Spy agencies underplaying Iran threat, Republicans say

White House, lawmakers angry that so few warnings have been issued

August 24, 2006|By New York Times News Service

WASHINGTON --Some senior Bush administration officials and top Republican lawmakers are expressing anger that U.S. spy agencies have not issued more warnings about the threats that they say Iran presents to the United States.

Some policymakers have accused intelligence agencies of playing down Iran's role in Hezbollah's recent attacks on Israel and overestimating the time it would take for Iran to build a nuclear weapon.

The complaints, expressed privately in recent weeks, surfaced in a congressional report about Iran released yesterday. They echo the tensions that divided the administration and the CIA during the prelude to the war in Iraq.

The criticisms reflect the views of some officials inside the White House and the Pentagon who advocated going to war with Iraq and are pressing for confronting Iran directly over its nuclear program and ties to terrorism, officials with knowledge of the debate said.

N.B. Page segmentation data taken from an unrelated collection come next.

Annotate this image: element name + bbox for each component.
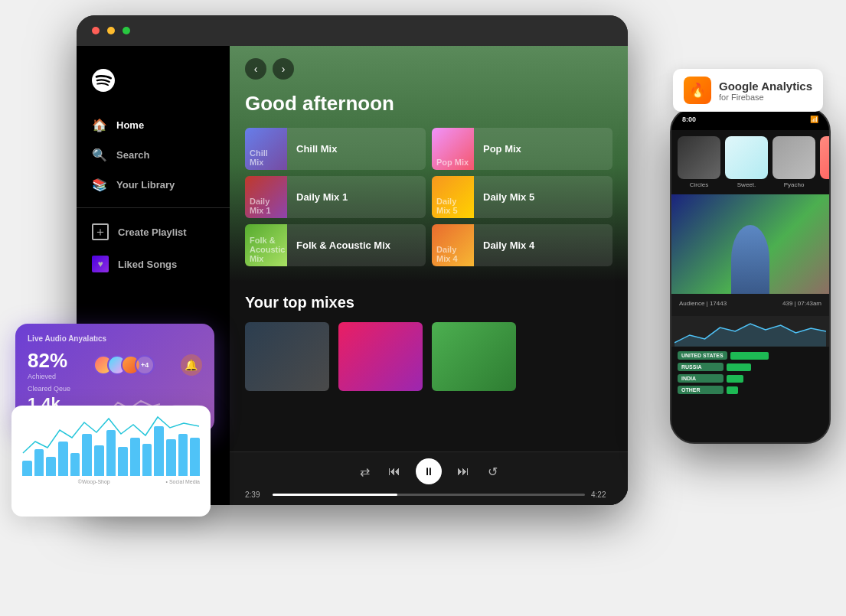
country-other: OTHER: [678, 386, 823, 394]
phone-signal: 📶: [810, 116, 818, 123]
live-achieved-label: Achieved: [28, 373, 67, 380]
nav-item-home[interactable]: 🏠 Home: [77, 110, 230, 140]
mix-card-pop[interactable]: Pop Mix Pop Mix: [432, 128, 612, 170]
mix-card-daily1[interactable]: Daily Mix 1 Daily Mix 1: [245, 176, 426, 218]
bar-russia: [727, 363, 751, 371]
total-time: 4:22: [591, 491, 612, 499]
sidebar-divider: [77, 207, 230, 208]
mix-tag-folk: Folk & Acoustic Mix: [247, 234, 287, 265]
next-button[interactable]: ⏭: [454, 461, 472, 481]
liked-songs-label: Liked Songs: [118, 259, 177, 270]
album-img-pyacho: [773, 136, 815, 179]
phone-wave: [671, 316, 829, 347]
chart-bar: [70, 453, 80, 476]
play-pause-button[interactable]: ⏸: [416, 458, 442, 484]
phone-album-4[interactable]: [820, 136, 829, 188]
ga-title: Google Analytics: [719, 80, 812, 93]
nav-buttons: ‹ ›: [245, 58, 612, 80]
live-card-title: Live Audio Anyalatıcs: [28, 334, 202, 343]
mix-name-daily5: Daily Mix 5: [474, 191, 544, 203]
phone-device: 8:00 📶 Circles Sweet. Pyacho: [670, 107, 831, 444]
tablet-top-bar: [77, 15, 628, 46]
progress-fill: [273, 494, 397, 496]
chart-bar: [130, 438, 140, 476]
country-us: UNITED STATES: [678, 351, 823, 360]
phone-album-sweet[interactable]: Sweet.: [725, 136, 768, 188]
prev-button[interactable]: ⏮: [385, 461, 403, 481]
create-playlist-action[interactable]: ＋ Create Playlist: [77, 216, 230, 248]
minimize-dot[interactable]: [107, 27, 115, 34]
ga-subtitle: for Firebase: [719, 93, 812, 102]
scroll-content: Your top mixes: [230, 282, 628, 451]
mix-tag-chill: Chill Mix: [247, 147, 287, 168]
chart-bar: [34, 449, 44, 476]
country-name-india: INDIA: [678, 374, 724, 383]
chart-bar: [82, 434, 92, 476]
mix-card-daily5[interactable]: Daily Mix 5 Daily Mix 5: [432, 176, 612, 218]
country-bars: UNITED STATES RUSSIA INDIA OTHER: [671, 347, 829, 402]
nav-item-search[interactable]: 🔍 Search: [77, 140, 230, 170]
mix-thumb-daily5: Daily Mix 5: [432, 176, 474, 218]
album-label-circles: Circles: [678, 181, 720, 188]
phone-album-pyacho[interactable]: Pyacho: [773, 136, 815, 188]
chart-bar: [154, 426, 164, 476]
progress-bar[interactable]: [273, 494, 585, 496]
close-dot[interactable]: [92, 27, 100, 34]
library-icon: 📚: [92, 178, 107, 192]
mix-thumb-chill: Chill Mix: [245, 128, 287, 170]
mix-thumb-daily1: Daily Mix 1: [245, 176, 287, 218]
live-percent-block: 82% Achieved: [28, 349, 67, 380]
create-playlist-label: Create Playlist: [118, 227, 187, 238]
top-mix-1[interactable]: [245, 322, 329, 391]
nav-item-library[interactable]: 📚 Your Library: [77, 170, 230, 200]
chart-bar: [118, 447, 128, 476]
back-button[interactable]: ‹: [245, 58, 266, 80]
bar-india: [727, 375, 743, 383]
mix-tag-daily4: Daily Mix 4: [433, 243, 474, 265]
concert-image: [671, 194, 829, 294]
chart-bar: [106, 430, 116, 476]
performer-silhouette: [731, 225, 769, 294]
mix-thumb-folk: Folk & Acoustic Mix: [245, 224, 287, 266]
mix-card-folk[interactable]: Folk & Acoustic Mix Folk & Acoustic Mix: [245, 224, 426, 266]
mix-thumb-daily4: Daily Mix 4: [432, 224, 474, 266]
chart-bar: [94, 445, 104, 476]
mix-name-pop: Pop Mix: [474, 143, 531, 155]
wave-chart: [675, 316, 826, 347]
chart-bar: [58, 442, 68, 476]
top-mix-3[interactable]: [432, 322, 516, 391]
shuffle-button[interactable]: ⇄: [357, 461, 373, 482]
player-bar: ⇄ ⏮ ⏸ ⏭ ↺ 2:39 4:22: [230, 451, 628, 505]
country-russia: RUSSIA: [678, 363, 823, 371]
top-mix-2[interactable]: [338, 322, 423, 391]
phone-content: Circles Sweet. Pyacho Audience | 17443 4…: [671, 130, 829, 442]
main-header: ‹ › Good afternoon Chill Mix Chill Mix P…: [230, 46, 628, 282]
current-time: 2:39: [245, 491, 266, 499]
repeat-button[interactable]: ↺: [485, 461, 501, 482]
mix-name-daily4: Daily Mix 4: [474, 240, 544, 251]
live-percent-row: 82% Achieved +4 🔔: [28, 349, 202, 380]
spotify-logo-icon: [92, 69, 115, 92]
country-india: INDIA: [678, 374, 823, 383]
nav-library-label: Your Library: [116, 179, 175, 191]
country-name-other: OTHER: [678, 386, 724, 394]
chart-bar: [190, 438, 200, 476]
top-mixes-row: [245, 322, 612, 391]
mix-card-daily4[interactable]: Daily Mix 4 Daily Mix 4: [432, 224, 612, 266]
phone-music-row: Circles Sweet. Pyacho: [671, 130, 829, 194]
nav-search-label: Search: [116, 149, 149, 161]
mix-tag-pop: Pop Mix: [433, 156, 472, 168]
phone-album-circles[interactable]: Circles: [678, 136, 720, 188]
avatar-more: +4: [135, 355, 155, 375]
bell-icon[interactable]: 🔔: [181, 354, 202, 376]
chart-labels: ©Woop-Shop • Social Media: [22, 479, 200, 484]
spotify-logo: [77, 61, 230, 110]
forward-button[interactable]: ›: [273, 58, 294, 80]
mix-card-chill[interactable]: Chill Mix Chill Mix: [245, 128, 426, 170]
live-percent-value: 82%: [28, 349, 67, 373]
fullscreen-dot[interactable]: [122, 27, 130, 34]
ga-logo: 🔥: [684, 77, 711, 104]
liked-songs-action[interactable]: ♥ Liked Songs: [77, 248, 230, 280]
progress-row: 2:39 4:22: [245, 491, 612, 499]
country-name-us: UNITED STATES: [678, 351, 727, 360]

The dissonance is surfacing as the intelligence agencies are overhauling their procedures to prevent a repeat of the 2002 National Intelligence Estimate, the faulty assessment that had a role in the decision to invade Iraq.

The new report from the House Intelligence Committee, chaired by Rep. Peter Hoekstra, a Michigan Republican, portrayed Iran as a growing threat and criticized U.S. spy agencies for cautious assessments about Iran's weapons programs.

"Intelligence community managers and analysts must provide their best analytical judgments about Iranian WMD programs and not shy away from provocative conclusions or bury disagreements in consensus assessments," the report said, using the abbreviation for weapons of mass destruction such as nuclear arms.

Some policymakers also said they were displeased that the spy agencies were playing down intelligence reports - including some from the Israeli government - of extensive contacts recently between Hezbollah and members of Iran's Revolutionary Guard.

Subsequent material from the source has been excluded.